Financial Crime World

Here is the converted article in markdown format:

Morocco’s Cybersecurity Efforts: A Growing Concern for National Security

In recent years, the Moroccan government has taken concrete steps to strengthen the country’s cybersecurity posture. In 2016, King Mohammed VI materialized the national directive for the security of information systems developed by the General Directorate for Information Systems Security (DGSSI), which applies to all information systems of administrations, public bodies, and critical structures.

Enhancing Cybersecurity Standards

The DGSSI has issued various directives aimed at enhancing cybersecurity standards in Morocco. For instance, Directive No. 3/W/16 outlines essential regulations that credit institutions must adhere to when performing penetration tests on their information systems.

Global Ranking

In 2017, the second edition of the Global Cybersecurity Index (GCI) ranked Morocco 49th globally and 4th in Africa. While this ranking improved over the years, Morocco still faces significant challenges in terms of cybersecurity. The ITU’s latest GCI report, published in June 2021, placed Morocco in 50th position out of 182 countries.

Progress and Challenges

Despite these challenges, Morocco has made notable progress in recent years. In 2018, PwC-Maroc published the first ‘Global State of Information Security® Survey – Focus Morocco,’ which revealed that most Moroccan companies are aware of cybersecurity challenges and are investing in robust cybersecurity solutions. However, compliance remains a major obstacle.

Reference Framework for Audit Service Providers

In 2020, the DGSSI established a reference framework for audit service providers, aimed at consolidating requirements for their accreditation. This move is expected to enhance trust and confidence in the cybersecurity landscape.

Impact of COVID-19

The COVID-19 pandemic has accelerated the shift towards remote work, exposing Morocco’s organizations to increased cybersecurity risks. In response, the government has enacted laws aimed at strengthening information security, such as Law 05-20, which recommends entities adhere to minimum rules and security measures to ensure the reliability and resilience of their information systems.

Maturity Assessment

The DGSSI and the Global Cyber Security Capacity Centre at the University of Oxford recently conducted a maturity assessment of Morocco’s cybersecurity capacity using the Cybersecurity Capacity Maturity Model (CMM). The analysis revealed that five dimensions need to be considered:

  • Developing a cybersecurity policy and strategy
  • Promoting a responsible culture and society in cybersecurity
  • Enhancing knowledge and capabilities in cybersecurity
  • Establishing effective legal and regulatory frameworks
  • Managing risks through standards and technologies

International Cooperation

In 2022, Morocco signed the 2nd Additional Protocol to the Budapest Convention on Cybercrime, aimed at strengthening cooperation and the disclosure of electronic evidence. The country has also partnered with international organizations, such as Deloitte Morocco Cybersecurity Center (MCC) and the Mohammed VI Polytechnic University (UM6P), to promote research and development in cybersecurity.

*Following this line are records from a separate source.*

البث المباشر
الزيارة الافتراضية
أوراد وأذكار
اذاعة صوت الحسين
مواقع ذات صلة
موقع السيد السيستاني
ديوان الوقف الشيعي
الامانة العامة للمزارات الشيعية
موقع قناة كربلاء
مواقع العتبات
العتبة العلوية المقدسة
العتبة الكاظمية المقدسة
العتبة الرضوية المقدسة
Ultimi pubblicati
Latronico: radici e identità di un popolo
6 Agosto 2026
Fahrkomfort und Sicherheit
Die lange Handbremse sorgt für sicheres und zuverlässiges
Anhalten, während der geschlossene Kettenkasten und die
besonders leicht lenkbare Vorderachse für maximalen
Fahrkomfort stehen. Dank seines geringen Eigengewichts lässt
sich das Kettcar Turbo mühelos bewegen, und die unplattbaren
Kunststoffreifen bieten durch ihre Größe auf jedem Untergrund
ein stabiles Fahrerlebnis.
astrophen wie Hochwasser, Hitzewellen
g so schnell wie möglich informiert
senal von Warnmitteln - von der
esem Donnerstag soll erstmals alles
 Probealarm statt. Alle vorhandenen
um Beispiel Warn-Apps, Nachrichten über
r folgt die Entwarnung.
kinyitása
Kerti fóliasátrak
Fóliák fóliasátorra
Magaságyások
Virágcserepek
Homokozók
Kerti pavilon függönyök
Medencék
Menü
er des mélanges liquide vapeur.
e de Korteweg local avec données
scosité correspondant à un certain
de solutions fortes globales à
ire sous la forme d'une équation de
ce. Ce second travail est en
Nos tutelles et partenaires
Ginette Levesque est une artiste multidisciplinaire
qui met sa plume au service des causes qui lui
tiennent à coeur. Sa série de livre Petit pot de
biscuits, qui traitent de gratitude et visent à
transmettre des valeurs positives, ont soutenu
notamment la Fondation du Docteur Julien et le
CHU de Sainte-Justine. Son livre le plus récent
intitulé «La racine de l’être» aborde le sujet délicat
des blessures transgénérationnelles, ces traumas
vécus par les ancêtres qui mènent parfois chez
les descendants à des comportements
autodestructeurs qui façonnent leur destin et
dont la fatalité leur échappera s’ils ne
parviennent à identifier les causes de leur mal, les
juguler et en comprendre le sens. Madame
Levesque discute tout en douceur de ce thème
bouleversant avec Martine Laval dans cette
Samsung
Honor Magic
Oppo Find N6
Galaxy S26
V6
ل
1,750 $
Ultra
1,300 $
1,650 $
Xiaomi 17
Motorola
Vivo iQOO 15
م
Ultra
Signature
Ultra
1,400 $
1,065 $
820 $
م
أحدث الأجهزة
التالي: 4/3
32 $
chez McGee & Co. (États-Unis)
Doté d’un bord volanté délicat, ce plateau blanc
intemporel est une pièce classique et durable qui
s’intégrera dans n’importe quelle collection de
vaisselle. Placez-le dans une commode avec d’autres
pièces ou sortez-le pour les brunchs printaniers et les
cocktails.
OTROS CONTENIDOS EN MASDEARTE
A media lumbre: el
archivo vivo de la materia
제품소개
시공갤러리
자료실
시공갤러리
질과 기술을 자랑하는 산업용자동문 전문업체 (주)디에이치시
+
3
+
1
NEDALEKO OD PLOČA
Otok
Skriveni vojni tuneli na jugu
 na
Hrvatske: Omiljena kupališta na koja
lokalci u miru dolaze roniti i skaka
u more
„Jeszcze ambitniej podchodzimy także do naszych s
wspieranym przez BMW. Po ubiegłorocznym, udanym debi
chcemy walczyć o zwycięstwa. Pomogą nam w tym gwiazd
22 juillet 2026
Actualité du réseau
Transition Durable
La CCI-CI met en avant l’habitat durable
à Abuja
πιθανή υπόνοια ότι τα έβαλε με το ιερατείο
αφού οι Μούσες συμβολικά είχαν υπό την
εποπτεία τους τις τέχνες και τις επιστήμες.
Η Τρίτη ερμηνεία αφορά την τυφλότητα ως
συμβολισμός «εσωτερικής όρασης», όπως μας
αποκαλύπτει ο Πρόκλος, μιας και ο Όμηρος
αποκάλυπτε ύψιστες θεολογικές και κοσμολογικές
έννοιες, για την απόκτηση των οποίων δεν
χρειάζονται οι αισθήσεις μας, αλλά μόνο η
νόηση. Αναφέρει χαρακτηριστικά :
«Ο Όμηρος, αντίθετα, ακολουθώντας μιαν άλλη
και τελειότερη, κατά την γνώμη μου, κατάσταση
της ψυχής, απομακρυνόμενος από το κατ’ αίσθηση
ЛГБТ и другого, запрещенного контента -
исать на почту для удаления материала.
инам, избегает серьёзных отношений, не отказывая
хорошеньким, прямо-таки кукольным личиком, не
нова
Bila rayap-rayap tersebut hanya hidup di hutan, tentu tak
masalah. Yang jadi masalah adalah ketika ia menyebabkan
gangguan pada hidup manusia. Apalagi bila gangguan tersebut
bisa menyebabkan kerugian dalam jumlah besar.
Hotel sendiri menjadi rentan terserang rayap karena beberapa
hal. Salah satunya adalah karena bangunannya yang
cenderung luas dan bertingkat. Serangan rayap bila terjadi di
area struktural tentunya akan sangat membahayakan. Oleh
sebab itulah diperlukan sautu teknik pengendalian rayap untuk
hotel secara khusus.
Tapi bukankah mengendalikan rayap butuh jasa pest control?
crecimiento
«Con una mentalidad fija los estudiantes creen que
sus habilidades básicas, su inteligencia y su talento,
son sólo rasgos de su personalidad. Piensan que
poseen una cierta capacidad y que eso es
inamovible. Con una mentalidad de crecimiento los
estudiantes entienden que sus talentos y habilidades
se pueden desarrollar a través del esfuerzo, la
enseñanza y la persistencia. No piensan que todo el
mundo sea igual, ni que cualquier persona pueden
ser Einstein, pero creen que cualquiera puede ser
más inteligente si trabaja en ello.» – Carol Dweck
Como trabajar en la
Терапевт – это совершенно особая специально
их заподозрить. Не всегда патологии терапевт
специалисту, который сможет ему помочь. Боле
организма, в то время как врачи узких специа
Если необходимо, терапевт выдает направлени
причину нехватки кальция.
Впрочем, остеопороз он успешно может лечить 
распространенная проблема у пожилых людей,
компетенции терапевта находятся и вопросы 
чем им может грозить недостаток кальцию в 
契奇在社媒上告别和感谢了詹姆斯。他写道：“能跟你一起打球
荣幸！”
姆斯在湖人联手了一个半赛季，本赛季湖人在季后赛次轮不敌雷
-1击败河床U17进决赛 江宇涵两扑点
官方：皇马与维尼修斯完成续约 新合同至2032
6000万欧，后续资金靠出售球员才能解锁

Challenges and Recommendations

Despite these efforts, Morocco still faces significant challenges in terms of cybersecurity. Some of the key challenges include:

  • Lack of awareness and education about cybersecurity threats and best practices
  • Shortage of skilled and well-trained workforce to combat evolving cyber threats
  • Budget constraints for small and medium-sized enterprises (SMEs) and public institutions
  • Regulatory and compliance gaps
  • Cross-border threats, including limited international agreements and varying legal frameworks among countries
  • Legacy systems that rely on outdated technology
  • Growth of cybercrime, including ransomware attacks, social engineering attacks, and financial frauds

To enhance cybersecurity wellness in Morocco, a holistic approach involving individuals, businesses, government agencies, and cybersecurity professionals is crucial. Some recommendations include:

  • Promoting awareness and education about cybersecurity threats and best practices through public campaigns and training programs
  • Developing a skilled and well-trained workforce to combat evolving cyber threats
  • Encouraging public-private partnerships to share resources and expertise in cybersecurity
  • Strengthening regulatory frameworks and compliance measures
  • Implementing effective incident response planning and preparedness measures
  • Collaborating with international organizations to address cross-border threats

By addressing these challenges and recommendations, Morocco can enhance its cybersecurity posture and protect its critical infrastructure from cyber threats.